__Description of the task__
The entries below contain pictures. Retype everything except those pictures, exactly as given.

__Extracted material__
------------------------------

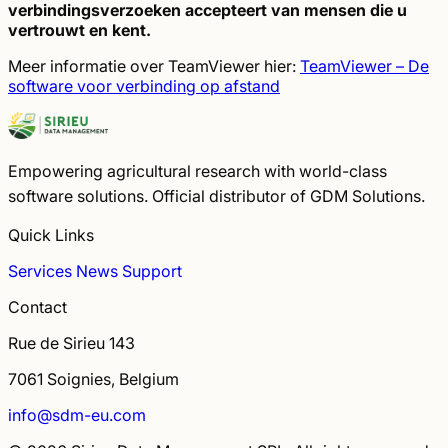
verbindingsverzoeken accepteert van mensen die u
vertrouwt en kent.
Meer informatie over TeamViewer hier:
TeamViewer – De
software voor verbinding op afstand
Empowering agricultural research with world-class
software solutions. Official distributor of GDM Solutions.
Quick Links
Services
News
Support
Contact
Rue de Sirieu 143
7061 Soignies, Belgium
info@sdm-eu.com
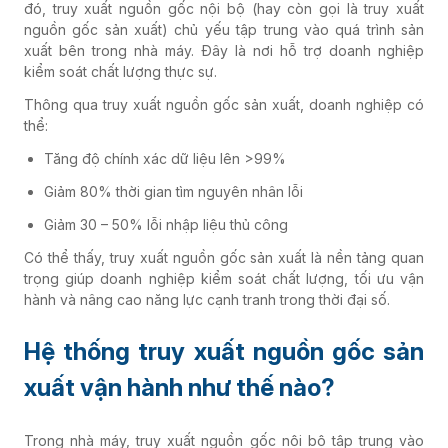
đó, truy xuất nguồn gốc nội bộ (hay còn gọi là truy xuất
nguồn gốc sản xuất) chủ yếu tập trung vào quá trình sản
xuất bên trong nhà máy. Đây là nơi hỗ trợ doanh nghiệp
kiểm soát chất lượng thực sự.
Thông qua truy xuất nguồn gốc sản xuất, doanh nghiệp có
thể:
Tăng độ chính xác dữ liệu lên >99%
Giảm 80% thời gian tìm nguyên nhân lỗi
Giảm 30 – 50% lỗi nhập liệu thủ công
Có thể thấy, truy xuất nguồn gốc sản xuất là nền tảng quan
trọng giúp doanh nghiệp kiểm soát chất lượng, tối ưu vận
hành và nâng cao năng lực cạnh tranh trong thời đại số.
Hệ thống truy xuất nguồn gốc sản
xuất vận hành như thế nào?
Trong nhà máy, truy xuất nguồn gốc nội bộ tập trung vào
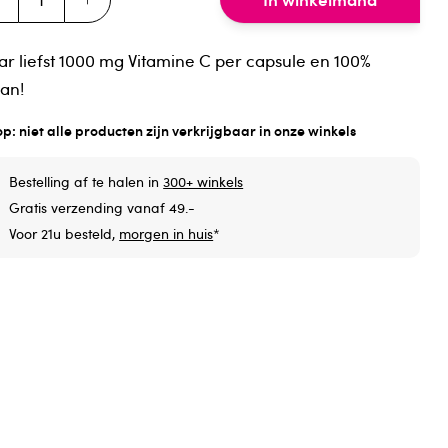
r liefst 1000 mg Vitamine C per capsule en 100%
an!
op: niet alle producten zijn verkrijgbaar in onze winkels
Bestelling af te halen in
300+ winkels
Gratis verzending vanaf 49.-
Voor 21u besteld,
morgen in huis
*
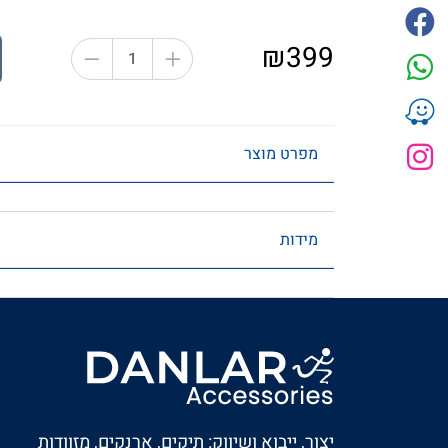
₪399
מפרט מוצר
מידות
יצור, ייבוא ושיווק: תיקים, ארנקים, מזוודות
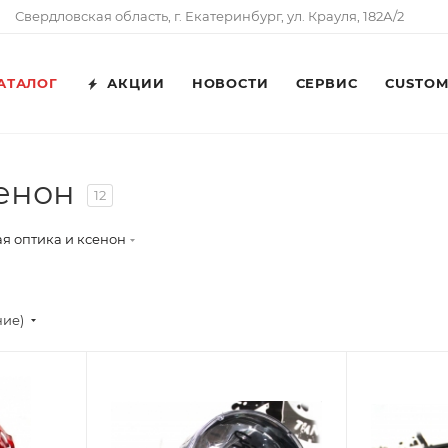
Свердловская область, г. Екатеринбург, ул. Крауля, 182А/2
АТАЛОГ
АКЦИИ
НОВОСТИ
СЕРВИС
CUSTO
сенон
12
я оптика и ксенон
ние)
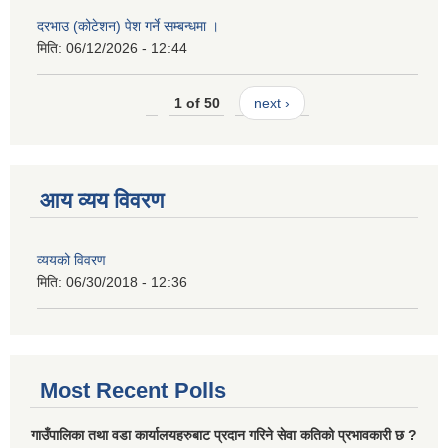
दरभाउ (कोटेशन) पेश गर्ने सम्बन्धमा ।
मिति:
06/12/2026 - 12:44
1 of 50
next ›
आय व्यय विवरण
व्ययको विवरण
मिति:
06/30/2018 - 12:36
Most Recent Polls
गाउँपालिका तथा वडा कार्यालयहरुबाट प्रदान गरिने सेवा कतिको प्रभावकारी छ ?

------------------------------

__Written solution__
verbindingsverzoeken accepteert van mensen die u
vertrouwt en kent.
Meer informatie over TeamViewer hier:
TeamViewer – De
software voor verbinding op afstand
Empowering agricultural research with world-class
software solutions. Official distributor of GDM Solutions.
Quick Links
Services
News
Support
Contact
Rue de Sirieu 143
7061 Soignies, Belgium
info@sdm-eu.com
đó, truy xuất nguồn gốc nội bộ (hay còn gọi là truy xuất
nguồn gốc sản xuất) chủ yếu tập trung vào quá trình sản
xuất bên trong nhà máy. Đây là nơi hỗ trợ doanh nghiệp
kiểm soát chất lượng thực sự.
Thông qua truy xuất nguồn gốc sản xuất, doanh nghiệp có
thể:
Tăng độ chính xác dữ liệu lên >99%
Giảm 80% thời gian tìm nguyên nhân lỗi
Giảm 30 – 50% lỗi nhập liệu thủ công
Có thể thấy, truy xuất nguồn gốc sản xuất là nền tảng quan
trọng giúp doanh nghiệp kiểm soát chất lượng, tối ưu vận
hành và nâng cao năng lực cạnh tranh trong thời đại số.
Hệ thống truy xuất nguồn gốc sản
xuất vận hành như thế nào?
Trong nhà máy, truy xuất nguồn gốc nội bộ tập trung vào
r liefst 1000 mg Vitamine C per capsule en 100%
an!
op: niet alle producten zijn verkrijgbaar in onze winkels
Bestelling af te halen in
300+ winkels
Gratis verzending vanaf 49.-
Voor 21u besteld,
morgen in huis
*
₪399
מפרט מוצר
מידות
יצור, ייבוא ושיווק: תיקים, ארנקים, מזוודות
Свердловская область, г. Екатеринбург, ул. Крауля, 182А/2
АТАЛОГ
АКЦИИ
НОВОСТИ
СЕРВИС
CUSTO
сенон
12
я оптика и ксенон
ние)
दरभाउ (कोटेशन) पेश गर्ने सम्बन्धमा ।
मिति:
06/12/2026 - 12:44
1 of 50
next ›
आय व्यय विवरण
व्ययको विवरण
मिति:
06/30/2018 - 12:36
Most Recent Polls
गाउँपालिका तथा वडा कार्यालयहरुबाट प्रदान गरिने सेवा कतिको प्रभावकारी छ ?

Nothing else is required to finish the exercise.